Records to use: Begin

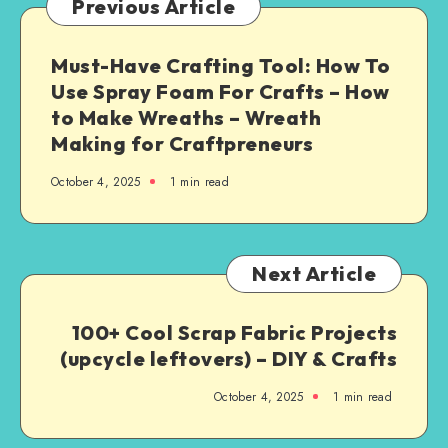
Previous Article
Must-Have Crafting Tool: How To
Use Spray Foam For Crafts – How
to Make Wreaths – Wreath
Making for Craftpreneurs
October 4, 2025
1
min read
Next Article
100+ Cool Scrap Fabric Projects
(upcycle leftovers) – DIY & Crafts
October 4, 2025
1
min read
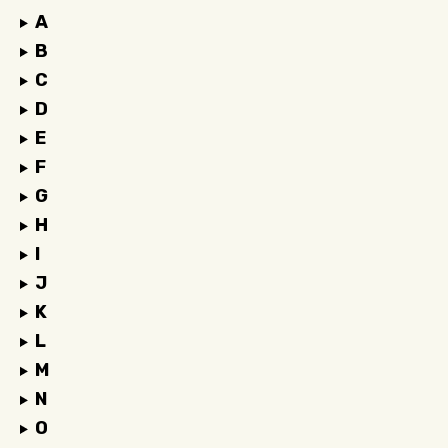
A
B
C
D
E
F
G
H
I
J
K
L
M
N
O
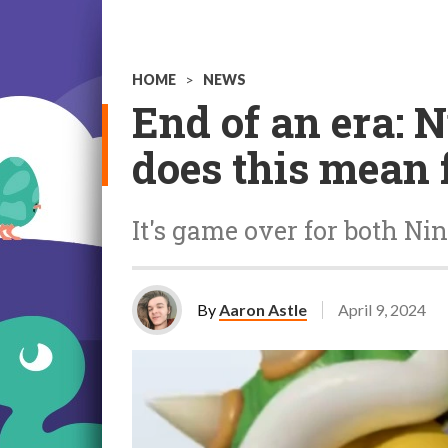
HOME
>
NEWS
End of an era: 
does this mean 
It's game over for both Nin
By
Aaron Astle
April 9, 2024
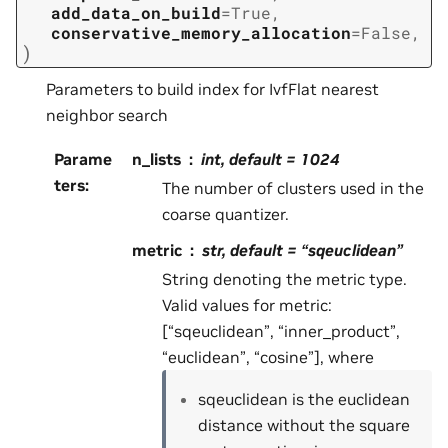
add_data_on_build
=
True
,
conservative_memory_allocation
=
False
,
)
Parameters to build index for IvfFlat nearest
neighbor search
Parame
n_lists
int, default = 1024
ters
:
The number of clusters used in the
coarse quantizer.
metric
str, default = “sqeuclidean”
String denoting the metric type.
Valid values for metric:
[“sqeuclidean”, “inner_product”,
“euclidean”, “cosine”], where
sqeuclidean is the euclidean
distance without the square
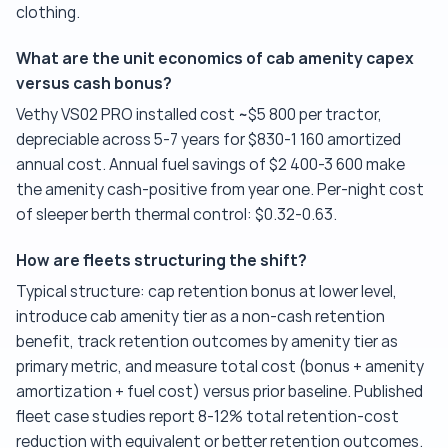
clothing.
What are the unit economics of cab amenity capex
versus cash bonus?
Vethy VS02 PRO installed cost ~$5 800 per tractor,
depreciable across 5-7 years for $830-1 160 amortized
annual cost. Annual fuel savings of $2 400-3 600 make
the amenity cash-positive from year one. Per-night cost
of sleeper berth thermal control: $0.32-0.63.
How are fleets structuring the shift?
Typical structure: cap retention bonus at lower level,
introduce cab amenity tier as a non-cash retention
benefit, track retention outcomes by amenity tier as
primary metric, and measure total cost (bonus + amenity
amortization + fuel cost) versus prior baseline. Published
fleet case studies report 8-12% total retention-cost
reduction with equivalent or better retention outcomes.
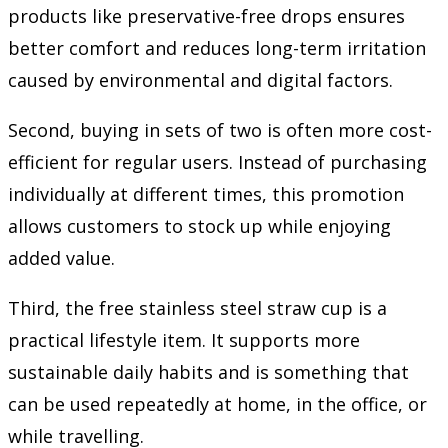
products like preservative-free drops ensures
better comfort and reduces long-term irritation
caused by environmental and digital factors.
Second, buying in sets of two is often more cost-
efficient for regular users. Instead of purchasing
individually at different times, this promotion
allows customers to stock up while enjoying
added value.
Third, the free stainless steel straw cup is a
practical lifestyle item. It supports more
sustainable daily habits and is something that
can be used repeatedly at home, in the office, or
while travelling.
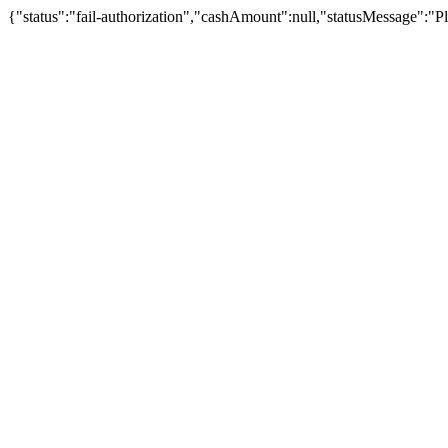
{"status":"fail-authorization","cashAmount":null,"statusMessage":"Pl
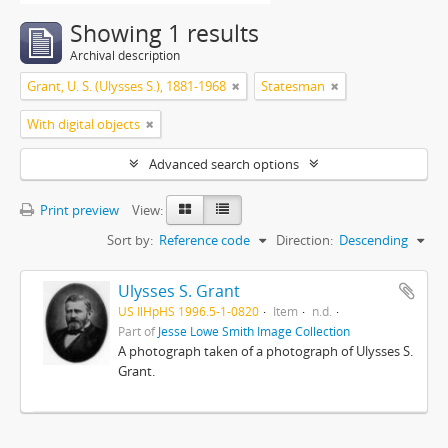
Showing 1 results
Archival description
Grant, U. S. (Ulysses S.), 1881-1968
Statesman
With digital objects
Advanced search options
Print preview
View:
Sort by:
Reference code
Direction:
Descending
Ulysses S. Grant
US IlHpHS 1996.5-1-0820
Item
n.d.
Part of
Jesse Lowe Smith Image Collection
A photograph taken of a photograph of Ulysses S.
Grant.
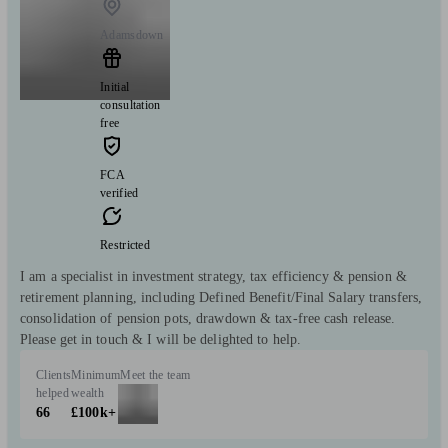
Adamsdown
Initial
consultation
free
FCA
verified
Restricted
I am a specialist in investment strategy, tax efficiency & pension &
retirement planning, including Defined Benefit/Final Salary transfers,
consolidation of pension pots, drawdown & tax-free cash release.
Please get in touch & I will be delighted to help.
Clients
Minimum
Meet the team
helped
wealth
66
£100k+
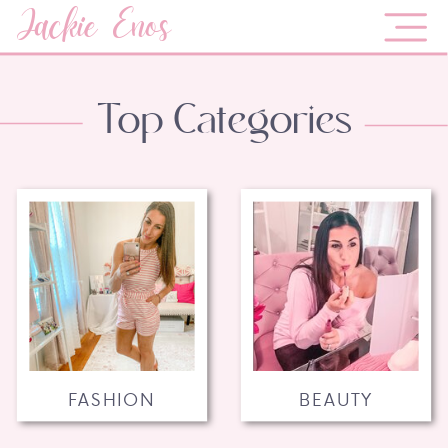
Jackie Enos
Top Categories
FASHION
BEAUTY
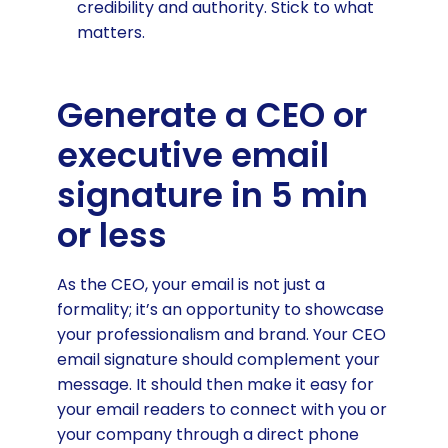
credibility and authority. Stick to what
matters.
Generate a CEO or
executive email
signature in 5 min
or less
As the CEO, your email is not just a
formality; it’s an opportunity to showcase
your professionalism and brand. Your CEO
email signature should complement your
message. It should then make it easy for
your email readers to connect with you or
your company through a direct phone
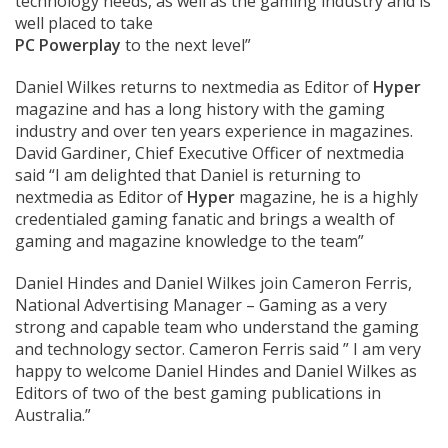
technology needs, as well as the gaming industry and is
well placed to take
PC Powerplay
to the next level”
Daniel Wilkes returns to nextmedia as Editor of
Hyper
magazine and has a long history with the gaming
industry and over ten years experience in magazines.
David Gardiner, Chief Executive Officer of nextmedia
said “I am delighted that Daniel is returning to
nextmedia as Editor of
Hyper
magazine, he is a highly
credentialed gaming fanatic and brings a wealth of
gaming and magazine knowledge to the team”
Daniel Hindes and Daniel Wilkes join Cameron Ferris,
National Advertising Manager – Gaming as a very
strong and capable team who understand the gaming
and technology sector. Cameron Ferris said ” I am very
happy to welcome Daniel Hindes and Daniel Wilkes as
Editors of two of the best gaming publications in
Australia.”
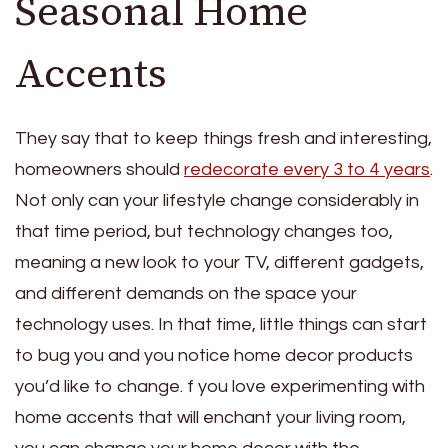
Seasonal Home
Accents
They say that to keep things fresh and interesting,
homeowners should
redecorate every 3 to 4 years
.
Not only can your lifestyle change considerably in
that time period, but technology changes too,
meaning a new look to your TV, different gadgets,
and different demands on the space your
technology uses. In that time, little things can start
to bug you and you notice home decor products
you’d like to change. f you love experimenting with
home accents that will enchant your living room,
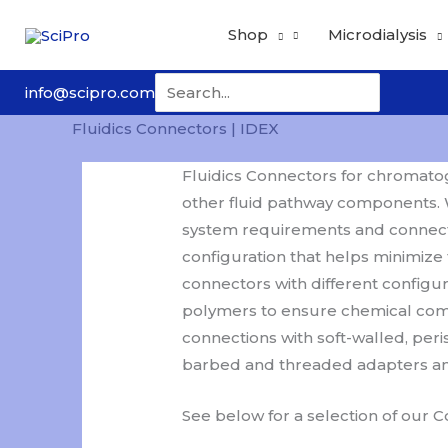
Skip
Shop
Microdialysis
to
content
Search
info@scipro.com
for:
Fluidics Connectors | IDEX
Fluidics Connectors for chromatogr
other fluid pathway components. W
system requirements and connect
configuration that helps minimize
connectors with different configu
polymers to ensure chemical compat
connections with soft-walled, peri
barbed and threaded adapters and 
See below for a selection of our 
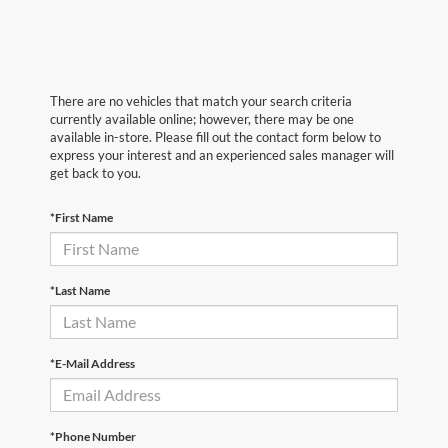
There are no vehicles that match your search criteria
currently available online; however, there may be one
available in-store. Please fill out the contact form below to
express your interest and an experienced sales manager will
get back to you.
*First Name
*Last Name
*E-Mail Address
*Phone Number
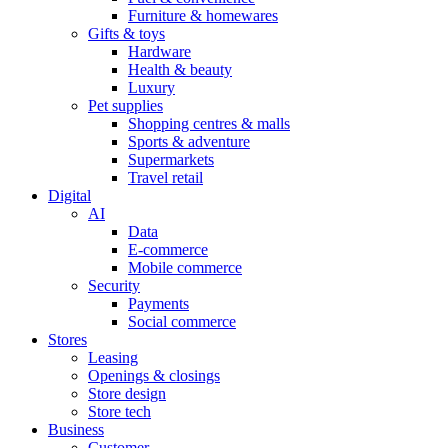
Furniture & homewares
Gifts & toys
Hardware
Health & beauty
Luxury
Pet supplies
Shopping centres & malls
Sports & adventure
Supermarkets
Travel retail
Digital
AI
Data
E-commerce
Mobile commerce
Security
Payments
Social commerce
Stores
Leasing
Openings & closings
Store design
Store tech
Business
Customer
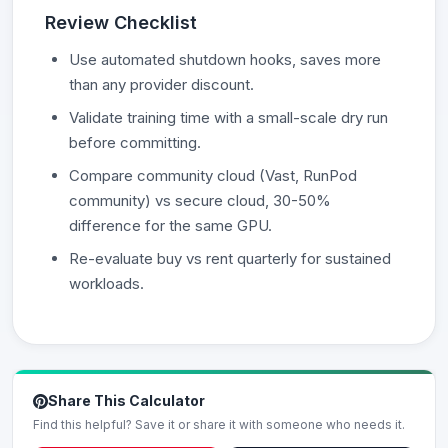
Review Checklist
Use automated shutdown hooks, saves more
than any provider discount.
Validate training time with a small-scale dry run
before committing.
Compare community cloud (Vast, RunPod
community) vs secure cloud, 30-50%
difference for the same GPU.
Re-evaluate buy vs rent quarterly for sustained
workloads.
Share This Calculator
Find this helpful? Save it or share it with someone who needs it.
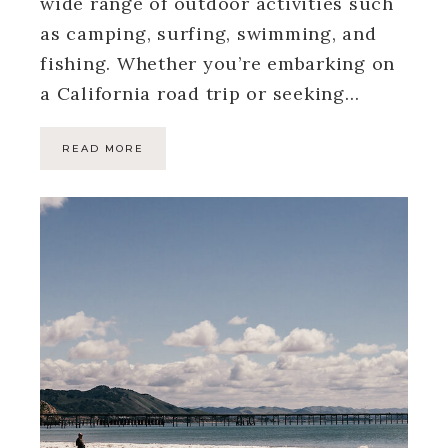
wide range of outdoor activities such
as camping, surfing, swimming, and
fishing. Whether you’re embarking on
a California road trip or seeking…
READ MORE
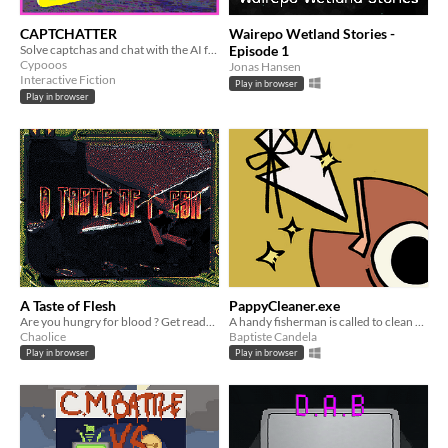
CAPTCHATTER
Wairepo Wetland Stories -
Solve captchas and chat with the AI for multiple endings
Episode 1
Cypooos
Jonas Hansen
Interactive Fiction
Play in browser
Play in browser
A Taste of Flesh
PappyCleaner.exe
Are you hungry for blood ? Get ready to fight! But first..
A handy fisherman is called to clean a messy computer from the Internet scoundrels.
Chaolice
Baptiste Candela
Play in browser
Play in browser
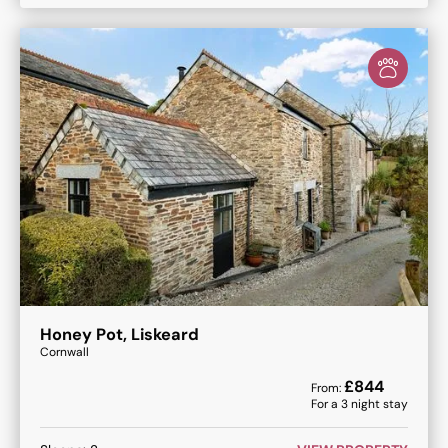
Honey Pot, Liskeard
Cornwall
£
844
From:
For a
3
night stay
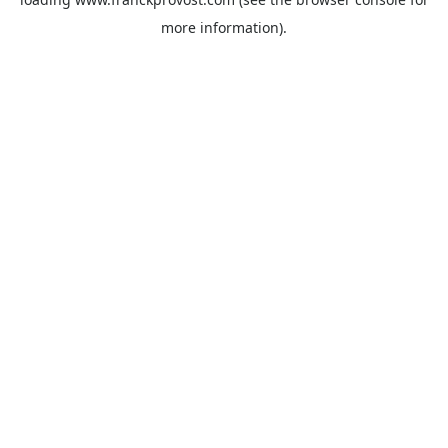
more information).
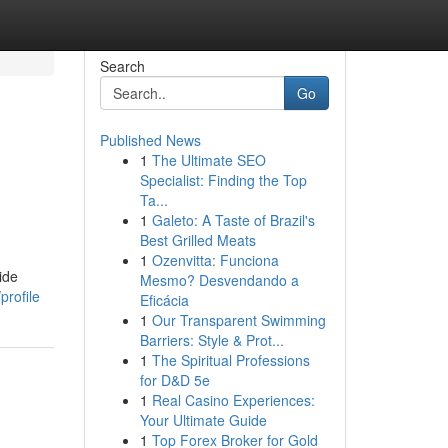
Search
Go
Published News
1
The Ultimate SEO
Specialist: Finding the Top
Ta...
1
Galeto: A Taste of Brazil's
Best Grilled Meats
1
Ozenvitta: Funciona
ide
Mesmo? Desvendando a
profile
Eficácia
1
Our Transparent Swimming
Barriers: Style & Prot...
1
The Spiritual Professions
for D&D 5e
1
Real Casino Experiences:
Your Ultimate Guide
1
Top Forex Broker for Gold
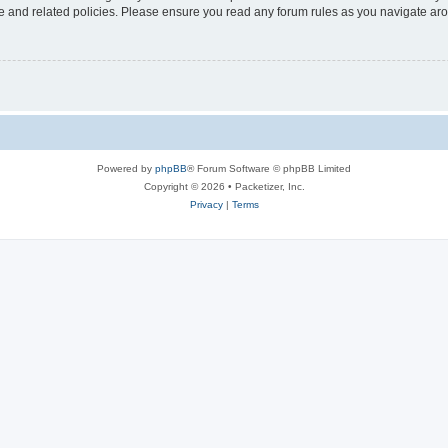
use and related policies. Please ensure you read any forum rules as you navigate ar
Powered by
phpBB
® Forum Software © phpBB Limited
Copyright © 2026 • Packetizer, Inc.
Privacy
|
Terms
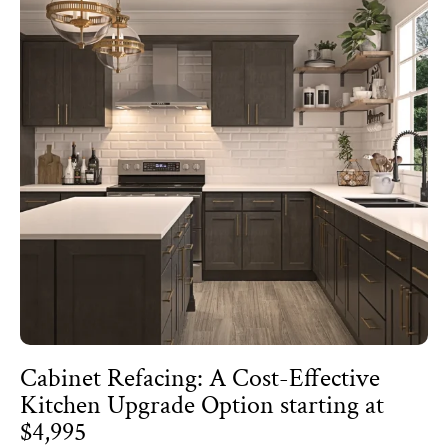
Cabinet Refacing: A Cost-Effective
Kitchen Upgrade Option starting at
$4,995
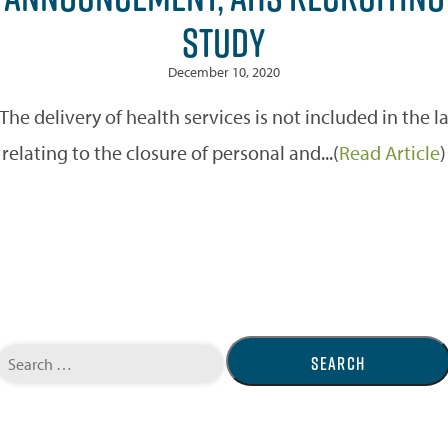
STUDY
December 10, 2020
 delivery of health services is not included in the
relating to the closure of personal and...(
Read Article
)
Search
for:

Records to use: End

**Work required:** Every line above is to be given again exactly, apart from the pictures.

**Task response:**
Previous Article
Must-Have Crafting Tool: How To
Use Spray Foam For Crafts – How
to Make Wreaths – Wreath
Making for Craftpreneurs
October 4, 2025
1
min read
Next Article
100+ Cool Scrap Fabric Projects
(upcycle leftovers) – DIY & Crafts
October 4, 2025
1
min read
A
B
C
D
E
F
G
H
I
J
K
L
M
N
O
HOME
>
NEWS
End of an era: 
does this mean 
It's game over for both Nin
By
Aaron Astle
April 9, 2024
add_data_on_build
=
True
,
conservative_memory_allocation
=
False
,
)
Parameters to build index for IvfFlat nearest
neighbor search
Parame
n_lists
int, default = 1024
ters
:
The number of clusters used in the
coarse quantizer.
metric
str, default = “sqeuclidean”
String denoting the metric type.
Valid values for metric:
[“sqeuclidean”, “inner_product”,
“euclidean”, “cosine”], where
sqeuclidean is the euclidean
distance without the square
clothing.
What are the unit economics of cab amenity capex
versus cash bonus?
Vethy VS02 PRO installed cost ~$5 800 per tractor,
depreciable across 5-7 years for $830-1 160 amortized
annual cost. Annual fuel savings of $2 400-3 600 make
the amenity cash-positive from year one. Per-night cost
of sleeper berth thermal control: $0.32-0.63.
How are fleets structuring the shift?
Typical structure: cap retention bonus at lower level,
introduce cab amenity tier as a non-cash retention
benefit, track retention outcomes by amenity tier as
primary metric, and measure total cost (bonus + amenity
amortization + fuel cost) versus prior baseline. Published
fleet case studies report 8-12% total retention-cost
reduction with equivalent or better retention outcomes.
products like preservative-free drops ensures
better comfort and reduces long-term irritation
caused by environmental and digital factors.
Second, buying in sets of two is often more cost-
efficient for regular users. Instead of purchasing
individually at different times, this promotion
allows customers to stock up while enjoying
added value.
Third, the free stainless steel straw cup is a
practical lifestyle item. It supports more
sustainable daily habits and is something that
can be used repeatedly at home, in the office, or
while travelling.
{"status":"fail-authorization","cashAmount":null,"statusMessage":"Pl
Showing 1 results
Archival description
Grant, U. S. (Ulysses S.), 1881-1968
Statesman
With digital objects
Advanced search options
Print preview
View:
Sort by:
Reference code
Direction:
Descending
Ulysses S. Grant
US IlHpHS 1996.5-1-0820
Item
n.d.
Part of
Jesse Lowe Smith Image Collection
A photograph taken of a photograph of Ulysses S.
Grant.
Adamsdown
Initial
consultation
free
FCA
verified
Restricted
I am a specialist in investment strategy, tax efficiency & pension &
retirement planning, including Defined Benefit/Final Salary transfers,
consolidation of pension pots, drawdown & tax-free cash release.
Please get in touch & I will be delighted to help.
Clients
Minimum
Meet the team
helped
wealth
66
£100k+
Jackie Enos
Top Categories
FASHION
BEAUTY
credibility and authority. Stick to what
matters.
Generate a CEO or
executive email
signature in 5 min
or less
As the CEO, your email is not just a
formality; it’s an opportunity to showcase
your professionalism and brand. Your CEO
email signature should complement your
message. It should then make it easy for
your email readers to connect with you or
your company through a direct phone
technology needs, as well as the gaming industry and is
well placed to take
PC Powerplay
to the next level”
Daniel Wilkes returns to nextmedia as Editor of
Hyper
magazine and has a long history with the gaming
industry and over ten years experience in magazines.
David Gardiner, Chief Executive Officer of nextmedia
said “I am delighted that Daniel is returning to
nextmedia as Editor of
Hyper
magazine, he is a highly
credentialed gaming fanatic and brings a wealth of
gaming and magazine knowledge to the team”
Daniel Hindes and Daniel Wilkes join Cameron Ferris,
National Advertising Manager – Gaming as a very
strong and capable team who understand the gaming
and technology sector. Cameron Ferris said ” I am very
happy to welcome Daniel Hindes and Daniel Wilkes as
Editors of two of the best gaming publications in
Australia.”
Seasonal Home
Accents
They say that to keep things fresh and interesting,
homeowners should
redecorate every 3 to 4 years
.
Not only can your lifestyle change considerably in
that time period, but technology changes too,
meaning a new look to your TV, different gadgets,
and different demands on the space your
technology uses. In that time, little things can start
to bug you and you notice home decor products
you’d like to change. f you love experimenting with
home accents that will enchant your living room,
Skip
Shop
Microdialysis
to
content
Search
info@scipro.com
for:
Fluidics Connectors | IDEX
Fluidics Connectors for chromatogr
other fluid pathway components. W
system requirements and connect
configuration that helps minimize
connectors with different configu
polymers to ensure chemical compat
connections with soft-walled, peri
barbed and threaded adapters and 
See below for a selection of our 
There are no vehicles that match your search criteria
currently available online; however, there may be one
available in-store. Please fill out the contact form below to
express your interest and an experienced sales manager will
get back to you.
*First Name
*Last Name
*E-Mail Address
*Phone Number
Furniture & homewares
Gifts & toys
Hardware
Health & beauty
Luxury
Pet supplies
Shopping centres & malls
Sports & adventure
Supermarkets
Travel retail
Digital
AI
Data
E-commerce
Mobile commerce
Security
Payments
Social commerce
Stores
Leasing
Openings & closings
Store design
Store tech
Business
Customer
Review Checklist
Use automated shutdown hooks, saves more
than any provider discount.
Validate training time with a small-scale dry run
before committing.
Compare community cloud (Vast, RunPod
community) vs secure cloud, 30-50%
difference for the same GPU.
Re-evaluate buy vs rent quarterly for sustained
workloads.
Share This Calculator
Find this helpful? Save it or share it with someone who needs it.
wide range of outdoor activities such
as camping, surfing, swimming, and
fishing. Whether you’re embarking on
a California road trip or seeking…
READ MORE
CAPTCHATTER
Wairepo Wetland Stories -
Solve captchas and chat with the AI for multiple endings
Episode 1
Cypooos
Jonas Hansen
Interactive Fiction
Play in browser
Play in browser
A Taste of Flesh
PappyCleaner.exe
Are you hungry for blood ? Get ready to fight! But first..
A handy fisherman is called to clean a messy computer from the Internet scoundrels.
Chaolice
Baptiste Candela
Play in browser
Play in browser
Honey Pot, Liskeard
Cornwall
£
844
From:
For a
3
night stay
more information).
Search
Go
Published News
1
The Ultimate SEO
Specialist: Finding the Top
Ta...
1
Galeto: A Taste of Brazil's
Best Grilled Meats
1
Ozenvitta: Funciona
ide
Mesmo? Desvendando a
profile
Eficácia
1
Our Transparent Swimming
Barriers: Style & Prot...
1
The Spiritual Professions
for D&D 5e
1
Real Casino Experiences:
Your Ultimate Guide
1
Top Forex Broker for Gold
use and related policies. Please ensure you read any forum rules as you navigate ar
Powered by
phpBB
® Forum Software © phpBB Limited
Copyright © 2026 • Packetizer, Inc.
Privacy
|
Terms
Cabinet Refacing: A Cost-Effective
Kitchen Upgrade Option starting at
$4,995
STUDY
December 10, 2020
 delivery of health services is not included in the
relating to the closure of personal and...(
Read Article
)
Search
for:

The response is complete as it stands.